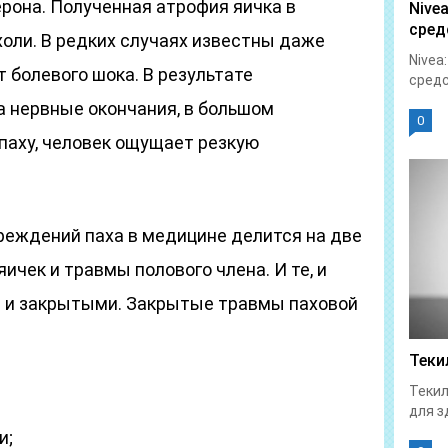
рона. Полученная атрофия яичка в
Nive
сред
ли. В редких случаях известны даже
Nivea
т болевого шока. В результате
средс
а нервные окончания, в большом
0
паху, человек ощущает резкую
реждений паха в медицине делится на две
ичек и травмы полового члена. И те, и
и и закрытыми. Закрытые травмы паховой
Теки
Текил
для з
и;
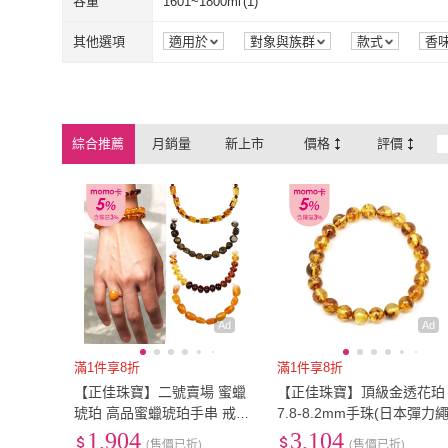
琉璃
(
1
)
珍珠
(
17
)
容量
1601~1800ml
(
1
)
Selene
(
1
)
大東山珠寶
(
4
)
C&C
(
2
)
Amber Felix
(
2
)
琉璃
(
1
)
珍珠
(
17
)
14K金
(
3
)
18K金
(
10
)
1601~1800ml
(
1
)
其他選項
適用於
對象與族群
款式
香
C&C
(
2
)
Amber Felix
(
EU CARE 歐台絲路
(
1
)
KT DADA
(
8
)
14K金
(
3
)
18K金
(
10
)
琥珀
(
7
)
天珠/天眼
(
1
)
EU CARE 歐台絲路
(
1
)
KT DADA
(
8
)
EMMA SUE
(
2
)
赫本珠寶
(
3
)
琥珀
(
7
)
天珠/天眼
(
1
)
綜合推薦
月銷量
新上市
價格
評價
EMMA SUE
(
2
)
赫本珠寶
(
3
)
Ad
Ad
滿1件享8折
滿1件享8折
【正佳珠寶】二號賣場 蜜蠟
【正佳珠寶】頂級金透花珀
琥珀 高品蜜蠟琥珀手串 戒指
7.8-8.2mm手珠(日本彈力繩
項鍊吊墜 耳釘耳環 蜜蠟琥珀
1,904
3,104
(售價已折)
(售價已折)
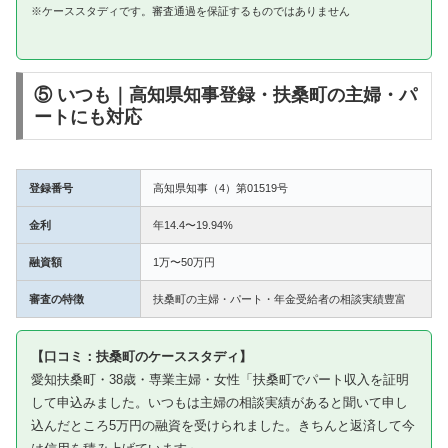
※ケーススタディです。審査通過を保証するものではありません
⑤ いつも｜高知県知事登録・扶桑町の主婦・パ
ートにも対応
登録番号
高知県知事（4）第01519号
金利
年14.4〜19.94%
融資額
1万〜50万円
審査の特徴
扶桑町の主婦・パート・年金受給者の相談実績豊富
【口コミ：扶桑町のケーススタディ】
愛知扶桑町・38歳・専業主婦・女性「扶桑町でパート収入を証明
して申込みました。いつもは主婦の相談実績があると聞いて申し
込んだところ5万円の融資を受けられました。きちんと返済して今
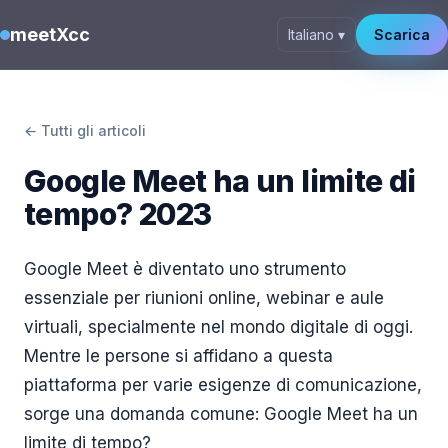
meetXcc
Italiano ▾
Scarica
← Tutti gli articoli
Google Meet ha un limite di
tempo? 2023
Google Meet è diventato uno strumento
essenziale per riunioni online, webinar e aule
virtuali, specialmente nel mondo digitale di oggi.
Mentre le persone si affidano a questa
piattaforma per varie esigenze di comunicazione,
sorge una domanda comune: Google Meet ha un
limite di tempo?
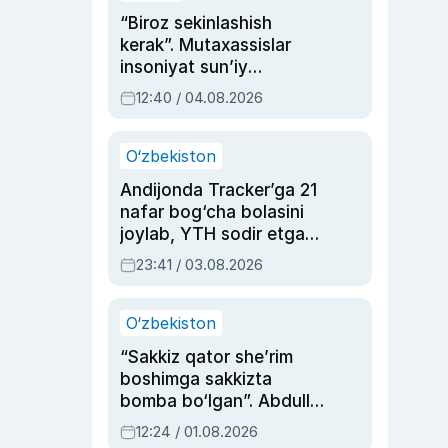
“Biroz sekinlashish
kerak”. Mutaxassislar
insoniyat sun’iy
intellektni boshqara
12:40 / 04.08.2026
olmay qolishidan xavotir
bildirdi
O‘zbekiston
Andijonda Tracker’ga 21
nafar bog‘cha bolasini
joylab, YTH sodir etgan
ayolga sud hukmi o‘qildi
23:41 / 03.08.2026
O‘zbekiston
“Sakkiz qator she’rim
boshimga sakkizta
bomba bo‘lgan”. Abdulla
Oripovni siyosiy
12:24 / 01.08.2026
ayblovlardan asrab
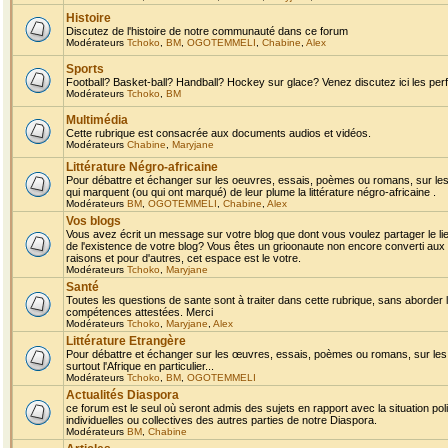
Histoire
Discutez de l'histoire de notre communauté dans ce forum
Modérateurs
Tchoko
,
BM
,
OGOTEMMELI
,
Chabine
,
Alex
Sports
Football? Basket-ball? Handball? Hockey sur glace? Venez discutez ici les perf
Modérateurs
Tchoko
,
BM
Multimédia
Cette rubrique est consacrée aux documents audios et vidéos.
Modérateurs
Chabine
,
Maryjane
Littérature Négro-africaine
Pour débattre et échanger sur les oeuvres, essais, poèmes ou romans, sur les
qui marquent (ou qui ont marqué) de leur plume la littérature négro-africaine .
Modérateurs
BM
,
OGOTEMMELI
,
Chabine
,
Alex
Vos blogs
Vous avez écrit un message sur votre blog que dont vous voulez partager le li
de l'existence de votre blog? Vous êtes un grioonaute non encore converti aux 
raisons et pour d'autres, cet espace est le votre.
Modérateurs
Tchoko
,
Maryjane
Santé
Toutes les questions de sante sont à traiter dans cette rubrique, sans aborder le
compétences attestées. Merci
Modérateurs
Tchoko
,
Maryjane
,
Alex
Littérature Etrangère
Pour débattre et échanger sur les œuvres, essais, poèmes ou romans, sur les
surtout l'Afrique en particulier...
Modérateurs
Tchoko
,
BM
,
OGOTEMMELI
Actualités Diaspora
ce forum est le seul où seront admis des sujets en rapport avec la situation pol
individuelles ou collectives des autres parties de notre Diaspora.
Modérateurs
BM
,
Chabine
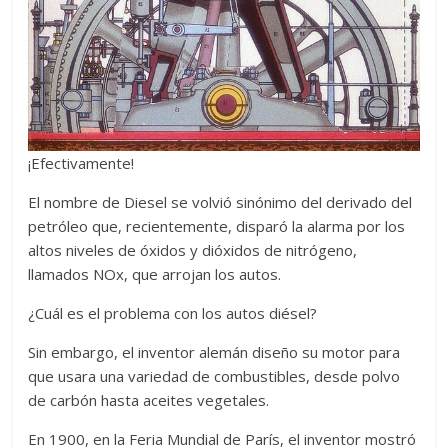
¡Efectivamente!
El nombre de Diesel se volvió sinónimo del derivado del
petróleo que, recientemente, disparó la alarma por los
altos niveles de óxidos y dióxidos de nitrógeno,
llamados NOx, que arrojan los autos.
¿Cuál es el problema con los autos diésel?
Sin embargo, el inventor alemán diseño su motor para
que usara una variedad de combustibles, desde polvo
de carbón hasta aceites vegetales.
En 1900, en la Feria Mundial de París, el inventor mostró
= = =
▶ [PROBLEM REQUIREMENTS] Only the text of the records belongs in your answer, repeated exactly; the pictures stay out.

▶ [RESULT OF THIS EXERCISE]
рона. Полученная атрофия яичка в
Nive
сред
ли. В редких случаях известны даже
Nivea
т болевого шока. В результате
средс
а нервные окончания, в большом
0
паху, человек ощущает резкую
реждений паха в медицине делится на две
ичек и травмы полового члена. И те, и
и и закрытыми. Закрытые травмы паховой
Теки
Текил
для з
и;
琉璃
(
1
)
珍珠
(
17
)
容量
1601~1800ml
(
1
)
Selene
(
1
)
大東山珠寶
(
4
)
C&C
(
2
)
Amber Felix
(
2
)
琉璃
(
1
)
珍珠
(
17
)
14K金
(
3
)
18K金
(
10
)
1601~1800ml
(
1
)
其他選項
適用於
對象與族群
款式
香
C&C
(
2
)
Amber Felix
(
EU CARE 歐台絲路
(
1
)
KT DADA
(
8
)
14K金
(
3
)
18K金
(
10
)
琥珀
(
7
)
天珠/天眼
(
1
)
EU CARE 歐台絲路
(
1
)
KT DADA
(
8
)
EMMA SUE
(
2
)
赫本珠寶
(
3
)
琥珀
(
7
)
天珠/天眼
(
1
)
綜合推薦
月銷量
新上市
價格
評價
EMMA SUE
(
2
)
赫本珠寶
(
3
)
Ad
Ad
滿1件享8折
滿1件享8折
【正佳珠寶】二號賣場 蜜蠟
【正佳珠寶】頂級金透花珀
琥珀 高品蜜蠟琥珀手串 戒指
7.8-8.2mm手珠(日本彈力繩
項鍊吊墜 耳釘耳環 蜜蠟琥珀
1,904
3,104
(售價已折)
(售價已折)
※ケーススタディです。審査通過を保証するものではありません
⑤ いつも｜高知県知事登録・扶桑町の主婦・パ
ートにも対応
登録番号
高知県知事（4）第01519号
金利
年14.4〜19.94%
融資額
1万〜50万円
審査の特徴
扶桑町の主婦・パート・年金受給者の相談実績豊富
【口コミ：扶桑町のケーススタディ】
愛知扶桑町・38歳・専業主婦・女性「扶桑町でパート収入を証明
して申込みました。いつもは主婦の相談実績があると聞いて申し
込んだところ5万円の融資を受けられました。きちんと返済して今
meetXcc
Italiano ▾
Scarica
← Tutti gli articoli
Google Meet ha un limite di
tempo? 2023
Google Meet è diventato uno strumento
essenziale per riunioni online, webinar e aule
virtuali, specialmente nel mondo digitale di oggi.
Mentre le persone si affidano a questa
piattaforma per varie esigenze di comunicazione,
sorge una domanda comune: Google Meet ha un
limite di tempo?
“Biroz sekinlashish
kerak”. Mutaxassislar
insoniyat sun’iy
intellektni boshqara
12:40 / 04.08.2026
olmay qolishidan xavotir
bildirdi
O‘zbekiston
Andijonda Tracker’ga 21
nafar bog‘cha bolasini
joylab, YTH sodir etgan
ayolga sud hukmi o‘qildi
23:41 / 03.08.2026
O‘zbekiston
“Sakkiz qator she’rim
boshimga sakkizta
bomba bo‘lgan”. Abdulla
Oripovni siyosiy
12:24 / 01.08.2026
ayblovlardan asrab
Histoire
Discutez de l'histoire de notre communauté dans ce forum
Modérateurs
Tchoko
,
BM
,
OGOTEMMELI
,
Chabine
,
Alex
Sports
Football? Basket-ball? Handball? Hockey sur glace? Venez discutez ici les perf
Modérateurs
Tchoko
,
BM
Multimédia
Cette rubrique est consacrée aux documents audios et vidéos.
Modérateurs
Chabine
,
Maryjane
Littérature Négro-africaine
Pour débattre et échanger sur les oeuvres, essais, poèmes ou romans, sur les
qui marquent (ou qui ont marqué) de leur plume la littérature négro-africaine .
Modérateurs
BM
,
OGOTEMMELI
,
Chabine
,
Alex
Vos blogs
Vous avez écrit un message sur votre blog que dont vous voulez partager le li
de l'existence de votre blog? Vous êtes un grioonaute non encore converti aux 
raisons et pour d'autres, cet espace est le votre.
Modérateurs
Tchoko
,
Maryjane
Santé
Toutes les questions de sante sont à traiter dans cette rubrique, sans aborder le
compétences attestées. Merci
Modérateurs
Tchoko
,
Maryjane
,
Alex
Littérature Etrangère
Pour débattre et échanger sur les œuvres, essais, poèmes ou romans, sur les
surtout l'Afrique en particulier...
Modérateurs
Tchoko
,
BM
,
OGOTEMMELI
Actualités Diaspora
ce forum est le seul où seront admis des sujets en rapport avec la situation pol
individuelles ou collectives des autres parties de notre Diaspora.
Modérateurs
BM
,
Chabine
¡Efectivamente!
El nombre de Diesel se volvió sinónimo del derivado del
petróleo que, recientemente, disparó la alarma por los
altos niveles de óxidos y dióxidos de nitrógeno,
llamados NOx, que arrojan los autos.
¿Cuál es el problema con los autos diésel?
Sin embargo, el inventor alemán diseño su motor para
que usara una variedad de combustibles, desde polvo
de carbón hasta aceites vegetales.
En 1900, en la Feria Mundial de París, el inventor mostró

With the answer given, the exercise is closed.